I recently watched the World War II Holocaust documentary Engineering Evil and was struck by a very touching personal account included at the end by the United States Holocaust Memorial Museum's Michael Berenbaum that I would like to discuss here. The postmodern deconstructionist philosophy of Jacques Derrida might seem a tad esoteric to some, but this scholarly interpretation connects the seemingly impenetrable Derridian concept of "trace" and the "presence of absence" to the Holocaust and world war in general, adding new meaning to the phrase "the absence of presence."
Michael Berenbaum's interpretation of "the presence of absence" adds another layer of meaning to the final scene of Roman Polanski's World War II German Holocaust film The Pianist (2002). In the movie's closing sequence, shortly after the end of the war Szpilman accompanies his friend to the site of a POW camp he passed through just a few weeks earlier. Even though only a short period of time has passed, no trace of the POW camp remains, with only a natural and nondescript green field of grass remaining. In disbelief Szpilman's friend murmurs, "It was here, I'm certain of it," but any evidence to support his claim has disappeared, mysteriously or not.
PJ Harvey also seems to touch on Derrida's theory of the absence of presence in the Let England Shake track "On Battleship Hill", covering another European site of destruction left behind after a World War. Visiting the now deserted battlefield, the thyme in PJ Harvey's song echoes Berenbaum's sentiment that if you sense something, you also sense "what's not there." Though a natural fragrant herb, traditionally thyme has been used to cover up and clear out the smell of death and decay. As travel writer Ross Davies found, during World War I thyme was even thrown in the trenches of Gallipoli, what Davies calls a "wild and lonely place" to visit even today. In PJ Harvey's "On Battleship Hill" song lyrics, the herb's fragrant presence masks and distracts from the true essence of the scene, a No Man's Land of many casualties and deaths.

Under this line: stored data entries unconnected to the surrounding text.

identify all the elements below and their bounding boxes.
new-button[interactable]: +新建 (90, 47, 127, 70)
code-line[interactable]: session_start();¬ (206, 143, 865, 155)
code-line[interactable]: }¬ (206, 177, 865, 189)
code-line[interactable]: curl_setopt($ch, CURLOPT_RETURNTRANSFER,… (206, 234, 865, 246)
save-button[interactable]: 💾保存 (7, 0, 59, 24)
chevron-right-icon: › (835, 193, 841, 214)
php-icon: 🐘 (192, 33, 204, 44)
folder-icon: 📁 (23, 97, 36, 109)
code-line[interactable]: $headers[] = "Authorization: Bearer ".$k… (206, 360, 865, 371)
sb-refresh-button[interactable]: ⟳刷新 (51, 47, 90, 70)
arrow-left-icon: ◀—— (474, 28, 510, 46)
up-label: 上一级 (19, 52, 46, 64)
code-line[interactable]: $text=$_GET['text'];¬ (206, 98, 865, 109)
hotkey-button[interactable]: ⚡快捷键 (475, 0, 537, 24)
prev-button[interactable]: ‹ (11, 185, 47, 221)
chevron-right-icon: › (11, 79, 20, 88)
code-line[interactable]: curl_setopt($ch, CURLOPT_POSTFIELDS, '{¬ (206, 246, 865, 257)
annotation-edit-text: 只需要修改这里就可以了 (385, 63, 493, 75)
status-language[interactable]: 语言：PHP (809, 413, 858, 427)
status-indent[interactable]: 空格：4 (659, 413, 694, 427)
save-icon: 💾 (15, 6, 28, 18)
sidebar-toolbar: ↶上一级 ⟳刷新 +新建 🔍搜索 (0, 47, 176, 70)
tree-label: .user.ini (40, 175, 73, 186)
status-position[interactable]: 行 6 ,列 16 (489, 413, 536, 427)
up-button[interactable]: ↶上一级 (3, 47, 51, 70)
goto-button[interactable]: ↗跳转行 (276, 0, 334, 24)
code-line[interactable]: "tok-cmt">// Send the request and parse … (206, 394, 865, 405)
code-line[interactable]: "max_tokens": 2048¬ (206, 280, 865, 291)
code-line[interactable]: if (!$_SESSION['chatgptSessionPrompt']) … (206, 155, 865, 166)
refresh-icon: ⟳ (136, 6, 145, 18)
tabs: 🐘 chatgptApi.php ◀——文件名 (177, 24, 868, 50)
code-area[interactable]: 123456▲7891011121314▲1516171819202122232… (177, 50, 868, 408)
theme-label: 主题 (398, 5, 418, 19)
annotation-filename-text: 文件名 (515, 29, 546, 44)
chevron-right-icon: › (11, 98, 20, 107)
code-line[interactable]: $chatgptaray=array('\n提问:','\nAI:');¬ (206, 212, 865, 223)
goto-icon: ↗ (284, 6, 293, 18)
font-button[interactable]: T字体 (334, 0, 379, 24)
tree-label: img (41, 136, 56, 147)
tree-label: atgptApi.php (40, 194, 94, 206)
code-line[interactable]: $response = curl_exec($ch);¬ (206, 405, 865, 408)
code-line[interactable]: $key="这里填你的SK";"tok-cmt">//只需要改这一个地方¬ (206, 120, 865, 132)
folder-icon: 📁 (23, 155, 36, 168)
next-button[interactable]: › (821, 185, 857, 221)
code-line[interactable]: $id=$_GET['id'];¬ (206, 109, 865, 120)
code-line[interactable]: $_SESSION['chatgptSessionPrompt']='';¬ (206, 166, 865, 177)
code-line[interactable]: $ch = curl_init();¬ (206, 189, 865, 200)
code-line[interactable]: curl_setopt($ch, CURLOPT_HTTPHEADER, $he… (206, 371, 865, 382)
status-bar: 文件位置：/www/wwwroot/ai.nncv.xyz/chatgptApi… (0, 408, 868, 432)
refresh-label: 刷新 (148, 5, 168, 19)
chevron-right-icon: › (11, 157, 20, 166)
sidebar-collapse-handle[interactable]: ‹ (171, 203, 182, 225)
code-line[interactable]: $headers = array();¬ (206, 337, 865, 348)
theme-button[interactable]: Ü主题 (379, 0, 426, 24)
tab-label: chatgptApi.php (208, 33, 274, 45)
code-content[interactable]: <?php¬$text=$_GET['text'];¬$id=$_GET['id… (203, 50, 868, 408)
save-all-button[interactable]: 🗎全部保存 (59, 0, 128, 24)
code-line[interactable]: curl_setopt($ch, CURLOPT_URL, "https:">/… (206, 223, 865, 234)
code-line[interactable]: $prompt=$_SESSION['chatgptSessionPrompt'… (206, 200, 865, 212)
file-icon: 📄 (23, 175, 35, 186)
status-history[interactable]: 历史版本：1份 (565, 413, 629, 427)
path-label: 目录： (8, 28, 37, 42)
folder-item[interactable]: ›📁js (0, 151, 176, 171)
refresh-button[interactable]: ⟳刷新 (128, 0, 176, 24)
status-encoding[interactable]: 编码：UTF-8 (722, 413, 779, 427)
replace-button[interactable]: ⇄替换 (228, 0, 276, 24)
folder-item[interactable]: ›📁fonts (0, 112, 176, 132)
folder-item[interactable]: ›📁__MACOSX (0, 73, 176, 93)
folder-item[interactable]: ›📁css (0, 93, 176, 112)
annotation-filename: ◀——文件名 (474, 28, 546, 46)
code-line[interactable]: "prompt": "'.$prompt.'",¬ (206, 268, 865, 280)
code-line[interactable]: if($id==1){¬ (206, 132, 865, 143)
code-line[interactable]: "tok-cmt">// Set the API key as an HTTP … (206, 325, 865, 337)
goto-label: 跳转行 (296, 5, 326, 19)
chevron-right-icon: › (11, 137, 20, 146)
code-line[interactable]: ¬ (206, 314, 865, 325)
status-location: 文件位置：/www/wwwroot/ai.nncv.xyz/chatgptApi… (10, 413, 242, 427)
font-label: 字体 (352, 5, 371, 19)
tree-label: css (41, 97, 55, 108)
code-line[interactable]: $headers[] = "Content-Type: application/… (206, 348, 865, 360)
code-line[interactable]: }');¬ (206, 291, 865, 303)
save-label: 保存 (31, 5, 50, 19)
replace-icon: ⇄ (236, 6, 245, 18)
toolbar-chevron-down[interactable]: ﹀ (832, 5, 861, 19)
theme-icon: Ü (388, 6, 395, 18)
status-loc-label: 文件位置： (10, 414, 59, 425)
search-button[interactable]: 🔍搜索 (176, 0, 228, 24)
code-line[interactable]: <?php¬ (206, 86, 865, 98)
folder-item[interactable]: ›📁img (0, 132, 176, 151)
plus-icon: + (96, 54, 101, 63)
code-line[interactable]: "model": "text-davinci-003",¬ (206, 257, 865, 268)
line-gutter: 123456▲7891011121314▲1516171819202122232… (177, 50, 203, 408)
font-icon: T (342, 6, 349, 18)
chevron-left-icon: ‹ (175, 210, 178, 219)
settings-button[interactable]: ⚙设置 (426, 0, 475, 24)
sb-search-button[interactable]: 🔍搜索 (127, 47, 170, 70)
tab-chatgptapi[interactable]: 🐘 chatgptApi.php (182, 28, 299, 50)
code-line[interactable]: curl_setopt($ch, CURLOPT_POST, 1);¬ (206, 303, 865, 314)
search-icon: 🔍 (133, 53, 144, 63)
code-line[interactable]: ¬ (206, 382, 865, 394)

Sites of destruction are haunting specifically because as humans we feel as though there should be some eternal sign or even just a trace left behind to mark the scene with the wartime atrocities that at one time occurred there. Instead, it seems as though sites of destruction quickly revert back to an unheimlich wild state of nature, therein perhaps revealing their true identities more so than disguising themselves.